My question is, is there a recommended maximum size for a canvas, or is it purely a memory issue? And also, are we better off setting the Canvas size to (0, 0) and making use of the fact that we can happily render controls outside of the bounds of the canvas?
Thanks,
G
Watch out: the maximum size of a Silverlight canvas is 32767 points. This is because the size of UIElements is not stored as floats as it is in WPF, but in 32 bit quantities of which 16 bits form the integer of size and 16 bits form the floating part of it. So make sure your canvas is not bigger than that and not going to be.
The solution which you would need to make it larger is to do the scrolling yourself and position the objects yourself. In effect you're recreating the canvas. This is called Virtualizing in WPF terms.

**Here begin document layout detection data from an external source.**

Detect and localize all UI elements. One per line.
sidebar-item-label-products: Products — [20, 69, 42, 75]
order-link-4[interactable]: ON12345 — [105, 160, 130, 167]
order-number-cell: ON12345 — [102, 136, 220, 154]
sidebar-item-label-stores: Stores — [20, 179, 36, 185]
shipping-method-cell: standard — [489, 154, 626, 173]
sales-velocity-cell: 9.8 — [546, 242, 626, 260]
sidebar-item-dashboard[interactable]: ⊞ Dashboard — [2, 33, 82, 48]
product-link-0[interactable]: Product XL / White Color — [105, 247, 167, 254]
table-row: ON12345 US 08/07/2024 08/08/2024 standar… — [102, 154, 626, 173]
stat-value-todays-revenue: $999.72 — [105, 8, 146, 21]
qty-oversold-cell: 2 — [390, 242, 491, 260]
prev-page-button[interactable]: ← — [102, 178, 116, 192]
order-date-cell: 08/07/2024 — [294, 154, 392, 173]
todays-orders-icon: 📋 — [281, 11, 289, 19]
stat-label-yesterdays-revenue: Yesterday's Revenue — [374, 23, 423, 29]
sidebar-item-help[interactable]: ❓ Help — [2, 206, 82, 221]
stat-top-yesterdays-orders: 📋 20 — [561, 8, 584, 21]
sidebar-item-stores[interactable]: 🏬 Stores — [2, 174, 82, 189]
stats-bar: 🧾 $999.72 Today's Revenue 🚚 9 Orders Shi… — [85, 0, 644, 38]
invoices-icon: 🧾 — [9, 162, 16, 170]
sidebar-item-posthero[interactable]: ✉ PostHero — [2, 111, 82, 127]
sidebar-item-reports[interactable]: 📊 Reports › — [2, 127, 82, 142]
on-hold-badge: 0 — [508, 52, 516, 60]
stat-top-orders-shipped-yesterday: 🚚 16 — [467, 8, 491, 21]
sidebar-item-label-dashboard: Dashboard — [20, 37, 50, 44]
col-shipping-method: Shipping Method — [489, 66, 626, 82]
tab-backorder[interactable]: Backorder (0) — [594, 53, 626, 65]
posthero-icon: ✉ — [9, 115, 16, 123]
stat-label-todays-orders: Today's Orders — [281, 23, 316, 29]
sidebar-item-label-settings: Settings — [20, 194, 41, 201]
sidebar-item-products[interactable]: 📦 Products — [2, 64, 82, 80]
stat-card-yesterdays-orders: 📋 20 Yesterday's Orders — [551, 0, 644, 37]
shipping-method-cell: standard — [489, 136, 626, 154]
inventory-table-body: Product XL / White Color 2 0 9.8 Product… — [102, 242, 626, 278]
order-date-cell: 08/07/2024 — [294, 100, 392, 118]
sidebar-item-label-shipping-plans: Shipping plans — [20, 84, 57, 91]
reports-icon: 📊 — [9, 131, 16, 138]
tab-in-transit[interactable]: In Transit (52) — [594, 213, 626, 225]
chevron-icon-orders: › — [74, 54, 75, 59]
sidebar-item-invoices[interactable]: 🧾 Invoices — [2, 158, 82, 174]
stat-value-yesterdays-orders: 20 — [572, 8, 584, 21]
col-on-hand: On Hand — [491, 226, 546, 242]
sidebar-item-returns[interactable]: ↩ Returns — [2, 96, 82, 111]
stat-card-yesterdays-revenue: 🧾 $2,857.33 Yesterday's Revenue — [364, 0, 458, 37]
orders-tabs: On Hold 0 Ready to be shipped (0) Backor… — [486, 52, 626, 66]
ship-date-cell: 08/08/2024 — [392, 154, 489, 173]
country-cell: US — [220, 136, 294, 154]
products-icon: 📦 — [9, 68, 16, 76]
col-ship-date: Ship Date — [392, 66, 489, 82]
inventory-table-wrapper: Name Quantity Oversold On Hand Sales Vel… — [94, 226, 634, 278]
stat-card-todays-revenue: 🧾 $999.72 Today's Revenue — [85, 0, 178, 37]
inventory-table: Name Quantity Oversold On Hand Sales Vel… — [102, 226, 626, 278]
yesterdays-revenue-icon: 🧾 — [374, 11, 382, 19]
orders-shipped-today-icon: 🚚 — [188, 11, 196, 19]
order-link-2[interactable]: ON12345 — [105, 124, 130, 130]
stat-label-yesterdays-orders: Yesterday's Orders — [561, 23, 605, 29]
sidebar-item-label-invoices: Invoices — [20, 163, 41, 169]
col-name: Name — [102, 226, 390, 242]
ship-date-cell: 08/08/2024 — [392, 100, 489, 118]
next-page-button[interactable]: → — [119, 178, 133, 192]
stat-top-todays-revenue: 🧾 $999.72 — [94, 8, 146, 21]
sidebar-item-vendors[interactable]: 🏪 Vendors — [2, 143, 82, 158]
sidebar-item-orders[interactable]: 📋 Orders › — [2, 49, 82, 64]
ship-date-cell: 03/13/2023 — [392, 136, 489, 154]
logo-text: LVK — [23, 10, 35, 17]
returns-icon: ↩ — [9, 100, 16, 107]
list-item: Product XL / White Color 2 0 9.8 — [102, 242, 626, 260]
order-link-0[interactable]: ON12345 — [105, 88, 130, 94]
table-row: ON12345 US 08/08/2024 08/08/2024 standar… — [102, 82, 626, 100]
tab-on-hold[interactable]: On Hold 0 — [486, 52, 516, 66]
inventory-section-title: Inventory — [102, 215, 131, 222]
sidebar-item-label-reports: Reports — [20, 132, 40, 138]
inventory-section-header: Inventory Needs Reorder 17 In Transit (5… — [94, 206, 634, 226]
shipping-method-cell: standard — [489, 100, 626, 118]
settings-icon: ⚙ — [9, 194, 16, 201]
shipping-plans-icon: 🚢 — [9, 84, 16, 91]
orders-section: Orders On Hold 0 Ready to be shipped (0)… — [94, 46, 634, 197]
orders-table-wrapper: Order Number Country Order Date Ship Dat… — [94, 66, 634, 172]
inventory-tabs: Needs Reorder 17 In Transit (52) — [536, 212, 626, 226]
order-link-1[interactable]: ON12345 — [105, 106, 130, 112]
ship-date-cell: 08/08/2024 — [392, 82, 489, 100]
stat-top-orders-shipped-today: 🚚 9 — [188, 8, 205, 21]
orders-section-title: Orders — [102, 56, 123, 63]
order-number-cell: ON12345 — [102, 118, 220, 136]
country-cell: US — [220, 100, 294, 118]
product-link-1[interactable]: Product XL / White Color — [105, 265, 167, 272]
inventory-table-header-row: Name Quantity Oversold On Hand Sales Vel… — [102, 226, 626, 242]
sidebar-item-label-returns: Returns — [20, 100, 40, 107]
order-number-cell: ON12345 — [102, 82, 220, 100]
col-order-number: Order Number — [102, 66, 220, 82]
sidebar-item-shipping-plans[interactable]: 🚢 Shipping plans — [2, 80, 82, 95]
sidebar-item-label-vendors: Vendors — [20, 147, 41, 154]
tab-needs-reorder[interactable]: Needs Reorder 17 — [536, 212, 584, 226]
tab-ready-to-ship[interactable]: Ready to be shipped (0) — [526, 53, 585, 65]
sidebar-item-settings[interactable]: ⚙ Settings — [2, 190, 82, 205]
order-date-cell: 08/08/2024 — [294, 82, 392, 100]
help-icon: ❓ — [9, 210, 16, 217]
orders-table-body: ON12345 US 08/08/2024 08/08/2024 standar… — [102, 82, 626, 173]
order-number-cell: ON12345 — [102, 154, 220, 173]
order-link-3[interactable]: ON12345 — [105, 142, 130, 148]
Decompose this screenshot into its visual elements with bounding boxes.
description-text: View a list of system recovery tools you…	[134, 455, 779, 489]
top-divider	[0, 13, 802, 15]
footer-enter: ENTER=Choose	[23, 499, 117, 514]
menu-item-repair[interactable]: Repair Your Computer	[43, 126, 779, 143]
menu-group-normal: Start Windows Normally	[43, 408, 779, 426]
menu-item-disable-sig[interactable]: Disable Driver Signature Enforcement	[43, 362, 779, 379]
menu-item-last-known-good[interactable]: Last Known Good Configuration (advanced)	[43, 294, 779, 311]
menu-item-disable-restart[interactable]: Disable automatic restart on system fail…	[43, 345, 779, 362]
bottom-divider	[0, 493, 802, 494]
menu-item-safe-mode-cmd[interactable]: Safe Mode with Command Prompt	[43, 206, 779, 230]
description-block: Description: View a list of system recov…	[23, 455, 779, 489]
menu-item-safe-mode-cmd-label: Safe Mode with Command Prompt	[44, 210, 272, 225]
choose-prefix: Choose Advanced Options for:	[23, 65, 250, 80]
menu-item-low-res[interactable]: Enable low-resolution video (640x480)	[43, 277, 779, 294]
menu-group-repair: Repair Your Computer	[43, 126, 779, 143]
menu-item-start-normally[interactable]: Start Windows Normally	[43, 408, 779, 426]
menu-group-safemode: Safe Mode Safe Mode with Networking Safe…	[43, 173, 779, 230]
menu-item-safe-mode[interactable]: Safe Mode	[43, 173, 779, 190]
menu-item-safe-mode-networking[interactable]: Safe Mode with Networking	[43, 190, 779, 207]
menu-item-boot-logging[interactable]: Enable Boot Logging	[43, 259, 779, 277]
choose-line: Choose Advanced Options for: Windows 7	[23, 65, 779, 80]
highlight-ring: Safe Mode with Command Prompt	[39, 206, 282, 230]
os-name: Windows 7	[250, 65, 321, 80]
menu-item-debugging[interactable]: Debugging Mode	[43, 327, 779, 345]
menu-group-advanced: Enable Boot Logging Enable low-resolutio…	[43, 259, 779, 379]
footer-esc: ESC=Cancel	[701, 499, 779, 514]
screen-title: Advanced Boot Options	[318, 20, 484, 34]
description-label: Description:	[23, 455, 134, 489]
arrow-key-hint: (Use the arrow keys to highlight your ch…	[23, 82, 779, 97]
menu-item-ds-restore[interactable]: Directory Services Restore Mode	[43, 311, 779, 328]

The memory consumption won't be bigger depending on the canvas size but depend only on the number of controls and the cumulative memory size of those controls. However, if you're going to have a lot of WPF objects, the layout phase does take considerable time with more (say, more than 1000) objects. If that's going to be a problem you need to code it yourself again and have a cache of unused WPF objects of the same type lying around (since WPF object creation is also quite slow).
From my understanding of the innards of
Canvas
, it should need no additional memory for being bigger.The first thing that comes to my mind on having a non-zero sized
Canvas
is that it allows one to put items on it relatively to any of the four corners, which helps when e.g. resizing the container.